### EXERCISE BRIEF
Transcribe every entry below word for word, but skip the pictures.

─── EXERCISE DATA ───

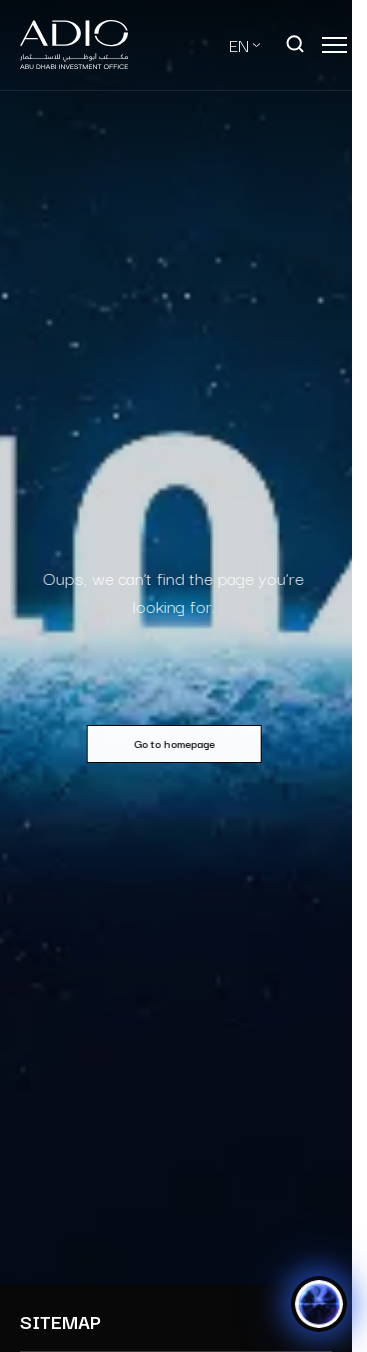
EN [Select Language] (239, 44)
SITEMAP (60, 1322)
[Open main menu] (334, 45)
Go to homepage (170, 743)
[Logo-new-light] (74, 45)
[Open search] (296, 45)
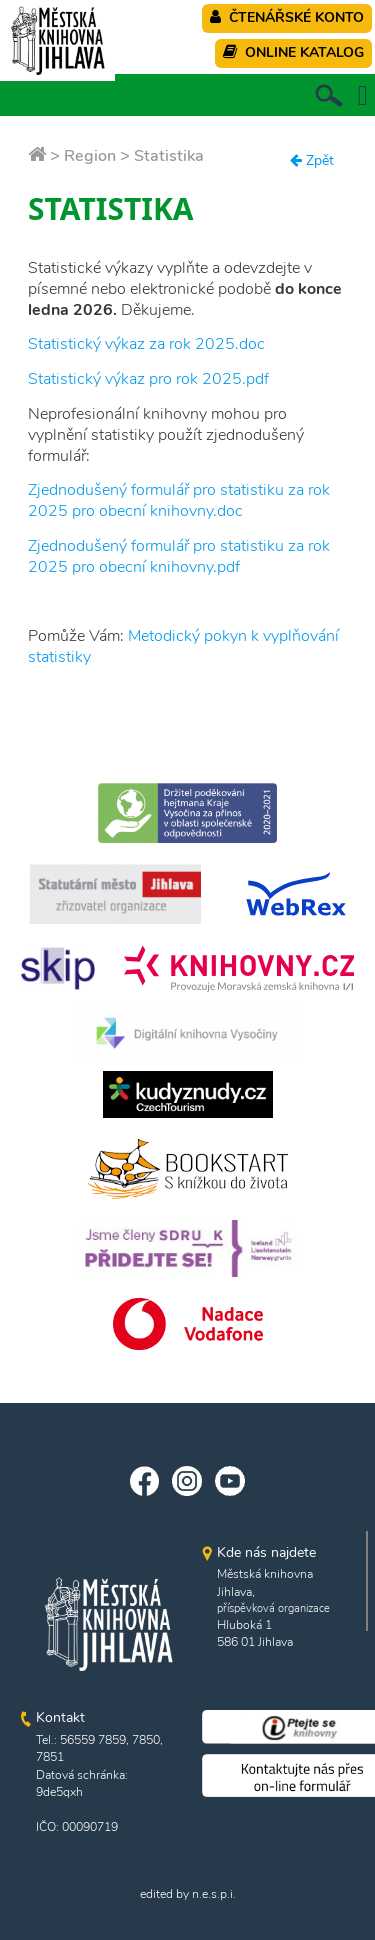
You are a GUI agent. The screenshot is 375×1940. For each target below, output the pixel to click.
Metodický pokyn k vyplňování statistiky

───

### PROBLEM SOLUTION
EN [Select Language] (239, 44)
SITEMAP (60, 1322)
[Open main menu] (334, 45)
Go to homepage (170, 743)
[Logo-new-light] (74, 45)
[Open search] (296, 45)
You are a GUI agent. The screenshot is 375×1940. For each target below, output the pixel to click.
Metodický pokyn k vyplňování statistiky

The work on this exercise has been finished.